We're going to talk more about reference counting later in this book. But for now, here is a short code fragment that illustrates what Visual Basic is doing with these functions behind the scenes.

Dim ob As Object           ' Defines variable ob. No object exists
Dim ob2 As Object          ' Defines variable ob2. No object exists
Set ob = new myobject      ' Creates object myobject. Calls AddRef for
                           ' the object. Reference count is now 1
Set ob2 = ob               ' Sets ob2 to reference the object. Calls
                           ' AddRef for the object. Reference count is
                           ' now 2
Set ob2 = nothing          ' Sets ob2 to nothing. Calls Release for the
                           ' object. Reference count is now 1
Set ob = nothing           ' Sets ob to nothing. Calls Release for the
                           ' object. Reference count is now 0
                           ' Object is freed and it's termination
                           ' function is called.

Now that you've seen reference counting, forget about it for the time being. It's a big subject that will be covered in Chapter 13, "Object Lifetime."

What we're interested in now is the third function of the IUnknown Interface, the function QueryInterface.

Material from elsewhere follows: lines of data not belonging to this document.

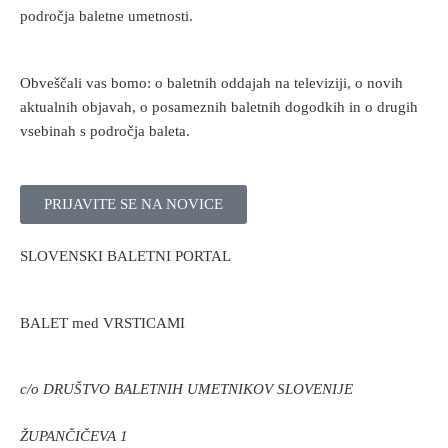
področja baletne umetnosti.
Obveščali vas bomo: o baletnih oddajah na televiziji, o novih
aktualnih objavah, o posameznih baletnih dogodkih in o drugih
vsebinah s področja baleta.
PRIJAVITE SE NA NOVICE
SLOVENSKI BALETNI PORTAL
BALET med VRSTICAMI
c/o DRUŠTVO BALETNIH UMETNIKOV SLOVENIJE
ŽUPANČIČEVA 1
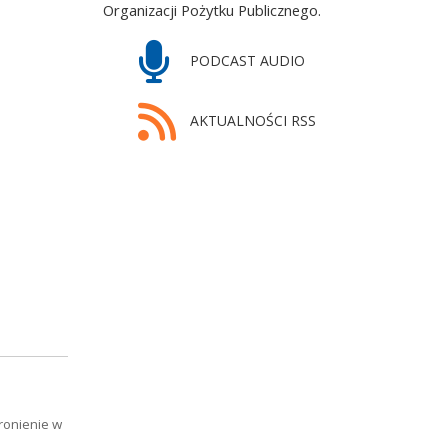
Organizacji Pożytku Publicznego.
PODCAST AUDIO
AKTUALNOŚCI RSS
ronienie w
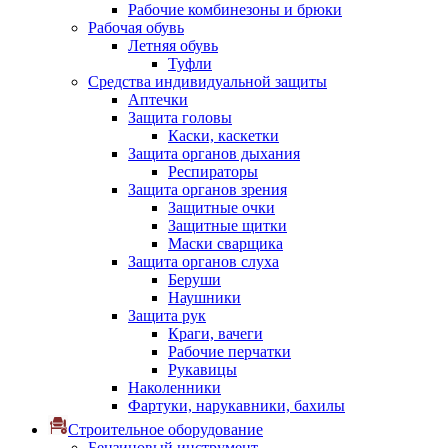
Рабочие комбинезоны и брюки
Рабочая обувь
Летняя обувь
Туфли
Средства индивидуальной защиты
Аптечки
Защита головы
Каски, каскетки
Защита органов дыхания
Респираторы
Защита органов зрения
Защитные очки
Защитные щитки
Маски сварщика
Защита органов слуха
Беруши
Наушники
Защита рук
Краги, вачеги
Рабочие перчатки
Рукавицы
Наколенники
Фартуки, нарукавники, бахилы
Строительное оборудование
Бензиновый инструмент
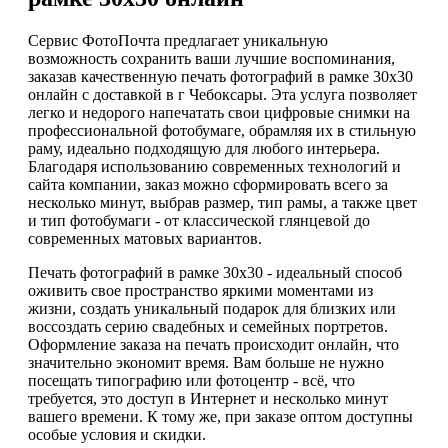
Сервис ФотоПочта предлагает уникальную
возможность сохранить ваши лучшие воспоминания,
заказав качественную печать фотографий в рамке 30х30
онлайн с доставкой в г Чебоксары. Эта услуга позволяет
легко и недорого напечатать свои цифровые снимки на
профессиональной фотобумаге, обрамляя их в стильную
раму, идеально подходящую для любого интерьера.
Благодаря использованию современных технологий и
сайта компании, заказ можно сформировать всего за
несколько минут, выбрав размер, тип рамы, а также цвет
и тип фотобумаги - от классической глянцевой до
современных матовых вариантов.
Печать фотографий в рамке 30х30 - идеальный способ
оживить свое пространство яркими моментами из
жизни, создать уникальный подарок для близких или
воссоздать серию свадебных и семейных портретов.
Оформление заказа на печать происходит онлайн, что
значительно экономит время. Вам больше не нужно
посещать типографию или фотоцентр - всё, что
требуется, это доступ в Интернет и несколько минут
вашего времени. К тому же, при заказе оптом доступны
особые условия и скидки.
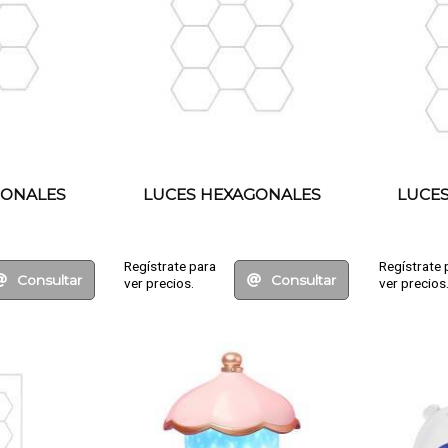
GONALES
LUCES HEXAGONALES
LUCE
Regístrate para
Regístrate 
Consultar
Consultar
ver precios.
ver precios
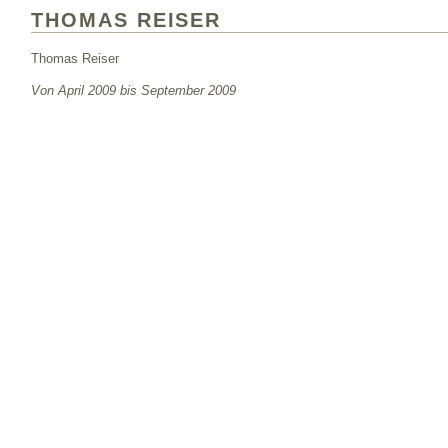
THOMAS REISER
Thomas Reiser
Von April 2009 bis September 2009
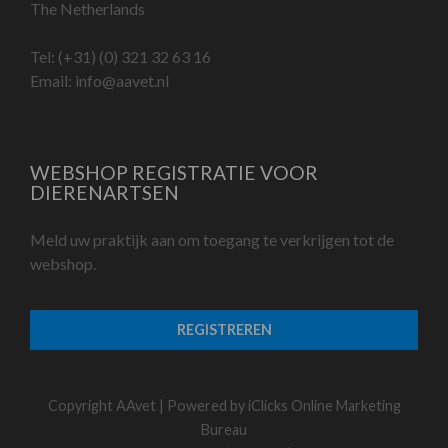
The Netherlands
Tel:
(+31) (0) 321 32 63 16
Email:
info@aavet.nl
WEBSHOP REGISTRATIE VOOR
DIERENARTSEN
Meld uw praktijk aan om toegang te verkrijgen tot de
webshop.
REGISTREREN
Copyright AAvet | Powered by
iClicks Online Marketing
Bureau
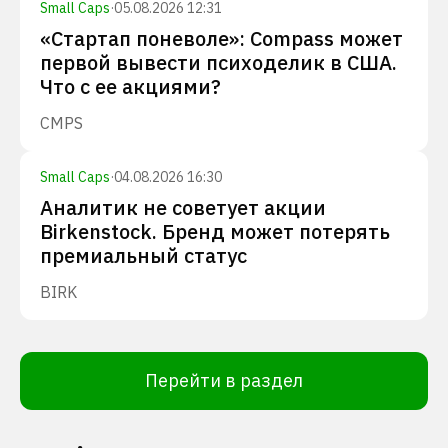
Small Caps
·
05.08.2026 12:31
«Стартап поневоле»: Compass может
первой вывести психоделик в США.
Что с ее акциями?
CMPS
Small Caps
·
04.08.2026 16:30
Аналитик не советует акции
Birkenstock. Бренд может потерять
премиальный статус
BIRK
Перейти в раздел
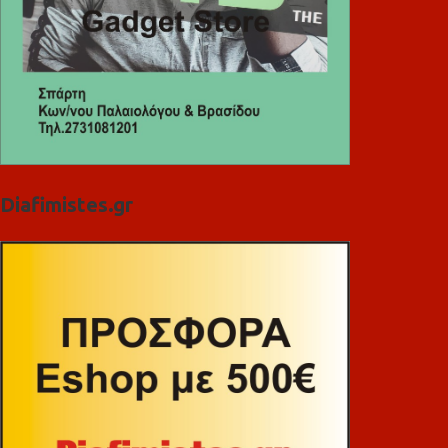
Diafimistes.gr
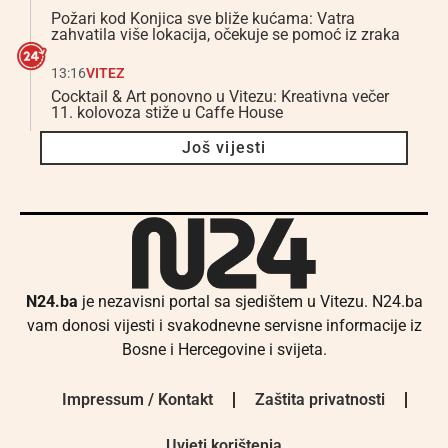
Požari kod Konjica sve bliže kućama: Vatra
zahvatila više lokacija, očekuje se pomoć iz zraka
13:16
VITEZ
Cocktail & Art ponovno u Vitezu: Kreativna večer
11. kolovoza stiže u Caffe House
Još vijesti
N24.ba
je nezavisni portal sa sjedištem u Vitezu. N24.ba
vam donosi vijesti i svakodnevne servisne informacije iz
Bosne i Hercegovine i svijeta.
Impressum / Kontakt
Zaštita privatnosti
Uvjeti korištenja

QueryInterface has one purpose. It allows you to ask an object if it supports a particular interface and, if it does, to obtain a pointer to the code containing the functions for that interface. But what is a pointer to a function?

The code for an interface must exist somewhere in memory. This means each function has an actual memory address associated with it. A variable that holds a memory address is called a pointer. Now you may think that Visual Basic does not support pointers, but that is not quite true. You may not be able to define pointer variables, but an object variable is really nothing more than a pointer variable. It's just a specialized kind of pointer variable that can only point to OLE interfaces, the code for a group of functions that implements an interface.

So when you set an object variable to an object, what you have really done, behind the scenes, is obtain a pointer to an interface for the object and assign it to an object variable, which is really a pointer variable.

You will never explicitly call QueryInterface (or AddRef or Release) in your Visual Basic programs. But you will do so implicitly all the time.

You will never explicitly create an interface of this type in Visual Basic. But you will be creating a special kind of interface called an automation interface.

Now all of this may still be a bit confusing. I know I wrestled with it for quite awhile. I've found that sometimes the best way to learn a concept is to stop fighting it and relax. In that spirit, let's strip away the technical jargon, turn the page, and allow me to invite you to enjoy the Sunday COMics.

The Sunday COMics

TheSundayCOMics--Page 1

TheSundayCOMics--Page 2

TheSundayCOMics--Page 3

TheSundayCOMics--Page 4

TheSundayCOMics--Page 5

TheSundayCOMics--Page 6

TheSundayCOMics--Page 7

TheSundayCOMics--Page 8

TheSundayCOMics--Page 9

Interface Names and the Nature of the Contract

As a Visual Basic programmer, you're going to be creating automation interfaces, the dispatch interfaces described earlier. You will be deeply concerned with the functions and methods for the interface that are in the dispatch table. But before going into the subject of automation, let's take a more detailed look at the nature of non-dispatch interfaces (standard COM interfaces). This is important because, as you will see, many of the principles apply to automation interfaces as well.

Every COM object exposes at least one interface called IUnknown. But what does IUnknown mean? Interfaces, by convention, are given a name that begins with the letter I, which obviously stands for Interface. But this name is simply a human convention for naming the interface. Windows actually identifies interfaces by their GUID. The GUID for the IUnknown Interface is:

{00000000-0000-0000-C000-000000000046}.

GUIDs, as you recall, are globally unique. So once a GUID is assigned to an interface, you can absolutely rely on the fact that when you request an interface with a particular GUID you will receive the same one, regardless of the object you are working with. OLE (or ActiveX) defines a large number of standard interfaces. They are used to implement everything from data exchange to object embedding. In fact, any time Microsoft wants to extend the functionality of ActiveX, all they need to do is define a new interface. The list of interfaces available on a system can be found in the system registry under the HKEY_CLASSES_ROOT\Interface key as shown in Figure 4.1.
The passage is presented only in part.